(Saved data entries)
=====
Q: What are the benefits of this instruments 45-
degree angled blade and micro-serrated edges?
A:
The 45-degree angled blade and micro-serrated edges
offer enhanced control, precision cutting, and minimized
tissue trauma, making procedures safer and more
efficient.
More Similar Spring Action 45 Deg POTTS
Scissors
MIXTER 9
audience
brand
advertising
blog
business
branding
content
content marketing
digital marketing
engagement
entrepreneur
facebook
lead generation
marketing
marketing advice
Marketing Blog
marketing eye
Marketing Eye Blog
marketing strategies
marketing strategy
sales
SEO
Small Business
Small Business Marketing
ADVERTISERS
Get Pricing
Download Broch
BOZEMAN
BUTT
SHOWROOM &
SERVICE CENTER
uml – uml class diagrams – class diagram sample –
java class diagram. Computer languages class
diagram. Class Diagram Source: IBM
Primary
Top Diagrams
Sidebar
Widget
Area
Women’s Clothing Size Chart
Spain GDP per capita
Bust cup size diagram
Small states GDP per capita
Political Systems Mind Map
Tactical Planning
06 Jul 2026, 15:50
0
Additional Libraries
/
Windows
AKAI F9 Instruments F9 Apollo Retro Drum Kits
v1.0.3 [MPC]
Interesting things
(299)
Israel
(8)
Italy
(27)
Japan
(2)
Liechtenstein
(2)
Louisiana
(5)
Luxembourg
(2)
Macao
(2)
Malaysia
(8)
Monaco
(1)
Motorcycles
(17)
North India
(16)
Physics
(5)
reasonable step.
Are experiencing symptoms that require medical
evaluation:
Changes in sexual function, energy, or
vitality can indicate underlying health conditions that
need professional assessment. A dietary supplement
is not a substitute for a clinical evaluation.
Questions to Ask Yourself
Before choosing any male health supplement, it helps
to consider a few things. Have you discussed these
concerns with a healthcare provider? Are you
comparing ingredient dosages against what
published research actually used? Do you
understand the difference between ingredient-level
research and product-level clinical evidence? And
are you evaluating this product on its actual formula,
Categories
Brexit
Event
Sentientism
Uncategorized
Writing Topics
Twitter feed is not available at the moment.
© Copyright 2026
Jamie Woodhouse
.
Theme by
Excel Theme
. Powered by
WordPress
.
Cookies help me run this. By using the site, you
=====
#### [What to work on]
Restate the data above exactly, keeping each word as it stands.

#### [Task answer]
Q: What are the benefits of this instruments 45-
degree angled blade and micro-serrated edges?
A:
The 45-degree angled blade and micro-serrated edges
offer enhanced control, precision cutting, and minimized
tissue trauma, making procedures safer and more
efficient.
More Similar Spring Action 45 Deg POTTS
Scissors
MIXTER 9
audience
brand
advertising
blog
business
branding
content
content marketing
digital marketing
engagement
entrepreneur
facebook
lead generation
marketing
marketing advice
Marketing Blog
marketing eye
Marketing Eye Blog
marketing strategies
marketing strategy
sales
SEO
Small Business
Small Business Marketing
ADVERTISERS
Get Pricing
Download Broch
BOZEMAN
BUTT
SHOWROOM &
SERVICE CENTER
uml – uml class diagrams – class diagram sample –
java class diagram. Computer languages class
diagram. Class Diagram Source: IBM
Primary
Top Diagrams
Sidebar
Widget
Area
Women’s Clothing Size Chart
Spain GDP per capita
Bust cup size diagram
Small states GDP per capita
Political Systems Mind Map
Tactical Planning
06 Jul 2026, 15:50
0
Additional Libraries
/
Windows
AKAI F9 Instruments F9 Apollo Retro Drum Kits
v1.0.3 [MPC]
Interesting things
(299)
Israel
(8)
Italy
(27)
Japan
(2)
Liechtenstein
(2)
Louisiana
(5)
Luxembourg
(2)
Macao
(2)
Malaysia
(8)
Monaco
(1)
Motorcycles
(17)
North India
(16)
Physics
(5)
reasonable step.
Are experiencing symptoms that require medical
evaluation:
Changes in sexual function, energy, or
vitality can indicate underlying health conditions that
need professional assessment. A dietary supplement
is not a substitute for a clinical evaluation.
Questions to Ask Yourself
Before choosing any male health supplement, it helps
to consider a few things. Have you discussed these
concerns with a healthcare provider? Are you
comparing ingredient dosages against what
published research actually used? Do you
understand the difference between ingredient-level
research and product-level clinical evidence? And
are you evaluating this product on its actual formula,
Categories
Brexit
Event
Sentientism
Uncategorized
Writing Topics
Twitter feed is not available at the moment.
© Copyright 2026
Jamie Woodhouse
.
Theme by
Excel Theme
. Powered by
WordPress
.
Cookies help me run this. By using the site, you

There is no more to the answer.